December: surgery on the 14th.

March 3. Out of here! Dad still sleeping. Got the ore but couldn’t find Geiger counter. ThriftWay for corrugated boxes.


The black one is excited, reading aloud: “Cesium-137...$115; Cobalt-60: $79; Polonium-210: $79; Strontium-90: $79; Thallium-204: $79 Total: $431.00” and he’s asking questions. How about answering some? She asks him “How big is a microcurie anyway?” People don’t call Marie Curie crazy!

“Emine Albaz.” He says her name and that reminds Alula she would have to tell Emine it wasn’t just the uranium. There was mercury too, the little silver balls of it rolling. Look, her father sharing his fascination. She never understood the science or the purpose. The click click click. The gyroscope whirling like a toy top in his workshop. On what? A cord? A piece of string? Her mother’s clothesline? The mercury like...she couldn’t quite remember. Like semen, she thought, when it spilled on her body instead of inside, those gloppy beads of white mercury. Watch what’s in your mind in front of these men! The trail, then, of a garden slug, if you could capture it speeded up, the quicksilver shimmer.

She had given up coffee. Drank hot water in a brown mug so she could pretend. Sold her Zuni turquoise. Stopped buying propane and cooked on the woodstove. But then there were Monty’s vet bills and only enough money for the cesium and cobalt. On the credit card. She might not be around to pay it off anyway. Maybe none of us. 9-11. Now more than ever.


Dear Dr. Almaz,

December 20, 2001 -

Dear Dr. Albaz,

October 2001 mushroom festival Yachats - they say find matsutake mycelium under candy canes.

The hummingbirds beat their wings until your name swells through the vibrations.

Glomus in blender. through window screen, then .0007”. distilled water. no centrifuge - use egg beater? ? soak cardboard in hot water. let mushrooms sleep. agar/spawn/fresh bulk substrate two or three weeks, mother patch.


“Dr.
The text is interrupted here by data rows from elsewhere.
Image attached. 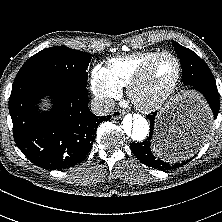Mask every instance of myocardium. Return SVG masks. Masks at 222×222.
Wrapping results in <instances>:
<instances>
[{
    "label": "myocardium",
    "mask_w": 222,
    "mask_h": 222,
    "mask_svg": "<svg viewBox=\"0 0 222 222\" xmlns=\"http://www.w3.org/2000/svg\"><path fill=\"white\" fill-rule=\"evenodd\" d=\"M171 57L175 60L177 65V71L176 75L173 79V81L159 94L156 96L150 98V99H144L140 95V89L147 80L149 73L154 66V64L162 57ZM182 76V64L180 59L177 55H175L172 52L169 51H162L156 54L152 59H150L137 73L135 78L132 80L129 88H128V94L132 102L140 109L142 110H153L161 106L163 103H165L171 95L175 92V90L178 87V84L180 82Z\"/></svg>",
    "instance_id": "myocardium-1"
}]
</instances>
Albaz,” said the white one.

She’d enjoyed writing letters to her and Emine must have enjoyed hearing from her, otherwise it would have been characterized as stalking. Long distance relationships and penpals were really best. Alula wrote to prisoners for a while. They said getting a letter in prison was like Christmas and your birthday rolled into one, but when she realized they might someday get out, she quit. There was a kind of delicious surrender in the acceptance of absence. So much easier than accepting someone’s presence. That had always been...well, if one dwelled too much on disappointment, one became disappointed. That was what she would not accept, would not surrender to.

Writing a letter to Emine was like chocolate. “I had to ration it,” she said. And the anticipation while she waited! After the WBRT they told her she’d have a couple more months. Instead it had been more than two years, and she thinks it was Emine who kept her alive. There was something to wait for, hoping Emine would answer, hoping she’d come.
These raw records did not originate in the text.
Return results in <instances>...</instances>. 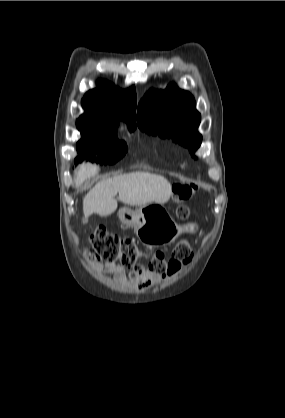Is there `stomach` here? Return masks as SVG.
<instances>
[{"instance_id":"0dacf381","label":"stomach","mask_w":285,"mask_h":418,"mask_svg":"<svg viewBox=\"0 0 285 418\" xmlns=\"http://www.w3.org/2000/svg\"><path fill=\"white\" fill-rule=\"evenodd\" d=\"M120 221L136 230V235L145 244L158 245L174 241L181 233H195L196 223L178 225L168 213L157 204L143 206L138 211L121 208L118 212Z\"/></svg>"}]
</instances>
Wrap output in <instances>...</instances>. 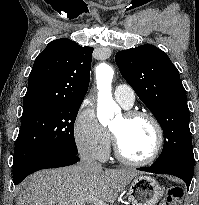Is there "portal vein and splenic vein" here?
<instances>
[{
  "label": "portal vein and splenic vein",
  "mask_w": 199,
  "mask_h": 205,
  "mask_svg": "<svg viewBox=\"0 0 199 205\" xmlns=\"http://www.w3.org/2000/svg\"><path fill=\"white\" fill-rule=\"evenodd\" d=\"M90 203H91L92 205H105L104 202H102L101 200H98V199H96V198H91V199H90Z\"/></svg>",
  "instance_id": "obj_1"
}]
</instances>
If Alula could find the words, this is what she would tell Emine: She was not what the inspirational elements of the medical community call a fighter. She liked to grow things, there was research to accomplish, but she wasn’t all that interested in being alive. She would be as she thought a Buddhist would be, seeking only to live and die in harmony with the natural order. She went on tending the garden though she might not live to eat the vegetables or see the flowers come into bloom. It was just too late to change what she did or didn’t do. That’s what she would tell Emine and she would thank her for coming, she would ask her to adopt Monty. Emine, on her way, like the Angel of Death.

It was entirely possible these men with huge faces weren’t real. They were asking questions, questions, questions. They had no idea the words had scampered off to eat her tomatoes and as far as she could tell, no one could stop them.